Eradication of Humans from Chernobyl Proved Beneficial for Wildlife in the Area
An global team of researchers monitored animal activity in the Polessye State Radioecological Reserve – the Belarus portion of the Chernobyl radiation zone – which covers roughly half of the entire exclusion area. Now it lies empty, apart from a few zone administrative personnel.
This does not mean that people can start moving back into Pripyat anytime soon since as there are still lethal levels of radiation coming from the plant, specifically around the area referred to as the Elephant’s Foot, which is now the center of a massive project costing billions of dollars created to enclose it within a giant sarcophagi.
Radiation levels after the explosion were said to be higher than the “Hiroshima and Nagasaki bombings”.

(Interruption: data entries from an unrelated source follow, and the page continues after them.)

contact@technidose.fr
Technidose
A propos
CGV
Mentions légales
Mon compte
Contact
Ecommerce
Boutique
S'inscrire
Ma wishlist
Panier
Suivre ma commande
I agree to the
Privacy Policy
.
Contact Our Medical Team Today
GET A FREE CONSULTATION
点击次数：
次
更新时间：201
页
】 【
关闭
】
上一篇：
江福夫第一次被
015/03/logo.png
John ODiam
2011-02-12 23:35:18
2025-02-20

The findings are rather hard to digest, suggesting that when it comes to what poses more threat to wildlife, a nuclear disaster is way lower on the list than human invasion.
Today wildlife scientists have published a letter in the Journal, Current Biology, which says that the “Chernobyl disaster area is home to a rich and varied wildlife community”.

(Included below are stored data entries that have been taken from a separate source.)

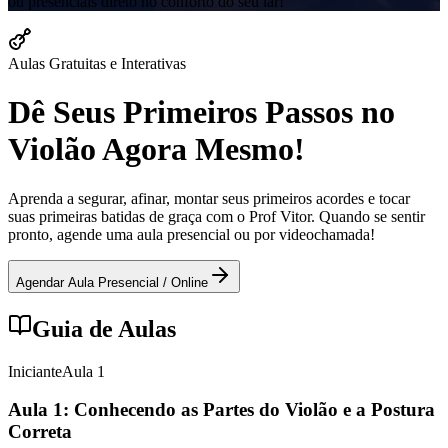
ou presenciais direto no conforto do seu lar!
Aulas Gratuitas e Interativas
Dê Seus Primeiros Passos no
Violão Agora Mesmo!
Aprenda a segurar, afinar, montar seus primeiros acordes e tocar
suas primeiras batidas de graça com o Prof Vitor. Quando se sentir
pronto, agende uma aula presencial ou por videochamada!
Agendar Aula Presencial / Online
Guia de Aulas
Iniciante
Aula
1
Aula 1: Conhecendo as Partes do Violão e a Postura
Correta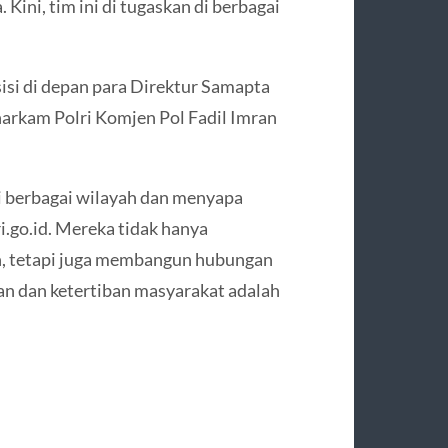
 Kini, tim ini di tugaskan di berbagai
esisi di depan para Direktur Samapta
harkam Polri Komjen Pol Fadil Imran
di berbagai wilayah dan menyapa
.go.id. Mereka tidak hanya
n, tetapi juga membangun hubungan
n dan ketertiban masyarakat adalah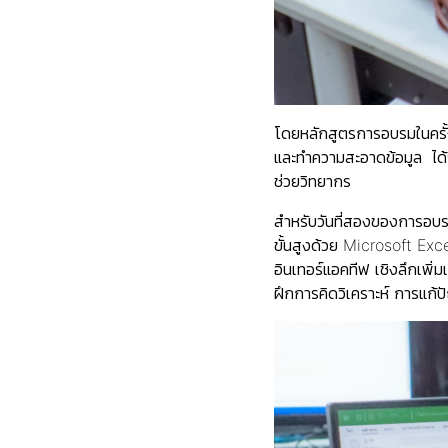
โดยหลักสูตรการอบรมในครั้งน
และทำความสะอาดข้อมูล ได้
ช่วยวิทยากร
สำหรับวันที่สองของการอบร
ขั้นสูงด้วย Microsoft Exce
อินเทอร์แอคทีฟ เชิงลึกเพิ่ม
ฝึกการคิดวิเคราะห์ การแก้ป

And one researcher not involved with the study told New Scientist, “The striking Chernobyl findings reveal that nature can flourish if people will just leave it alone”, said Bill Laurance of James Cook University in Cairns, Australia. They include the Braslav Lakes National Park, Berezinsky Biosphere Reserve, Narochansky National Park, and Belovezhskaya Puscha National Park.

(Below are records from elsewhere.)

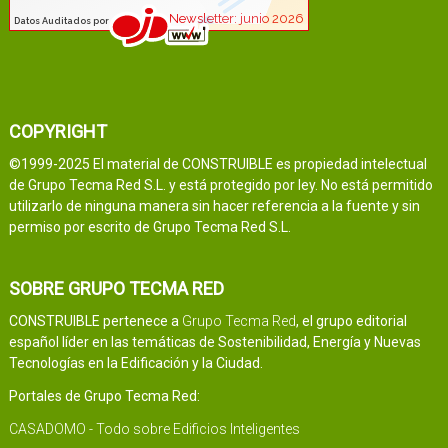
COPYRIGHT
©1999-2025 El material de CONSTRUIBLE es propiedad intelectual
de Grupo Tecma Red S.L. y está protegido por ley. No está permitido
utilizarlo de ninguna manera sin hacer referencia a la fuente y sin
permiso por escrito de Grupo Tecma Red S.L.
SOBRE GRUPO TECMA RED
CONSTRUIBLE pertenece a
Grupo Tecma Red
, el grupo editorial
español líder en las temáticas de Sostenibilidad, Energía y Nuevas
Tecnologías en la Edificación y la Ciudad.
Portales de Grupo Tecma Red:
CASADOMO - Todo sobre Edificios Inteligentes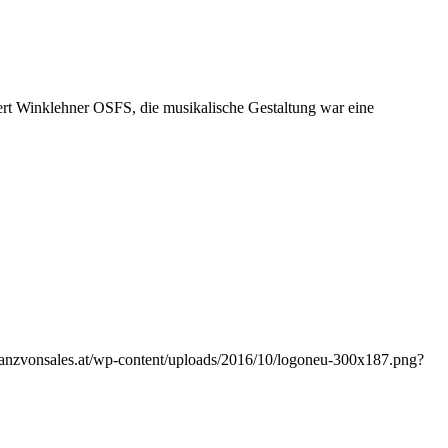
ert Winklehner OSFS, die musikalische Gestaltung war eine
franzvonsales.at/wp-content/uploads/2016/10/logoneu-300x187.png?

“The data that they have presented doesn’t actually show that the area is teeming with wildlife”, he said. They note that these increases came at a time when elk and wild boar populations were declining in other parts of the former Soviet Union.
The census data shows there are seven times as many wolves in the area than in nearby uncontaminated reserves, along with growing populations of other species.
“That natural life began expanding when people surrendered the region in 1986 is not weighty news”, Hinton, a radioecology master and co-creator on the paper, told The Washington Post. However, “What’s surprising here was the [wildlife] was able to increase even in an area that is among the most radioactively contaminated in the world”. Brown bears and rare European lynx – predatory cats the size of a Great Dane with tufted ears and glimmering gold eyes – quickly appeared in the forests, even though they hadn’t been seen for decades before the accident. Subsequent studies carried out in the 4,200 km2 Chernobyl Exclusion Zone showed that the radiation were still lingering and their effects were visible on the local wildlife. Now, almost thirty years after the accident, with billions of dollars spent, and dozens of lives lost, the entirely evacuated area around the plant-known as the Chernobyl Exclusion Zone-has become an unexpected haven for wildlife.
Professor Jim Smith of Portsmouth University said: ‘We’re not saying radiation is good for animals, but human habitation of the landscape is worse’.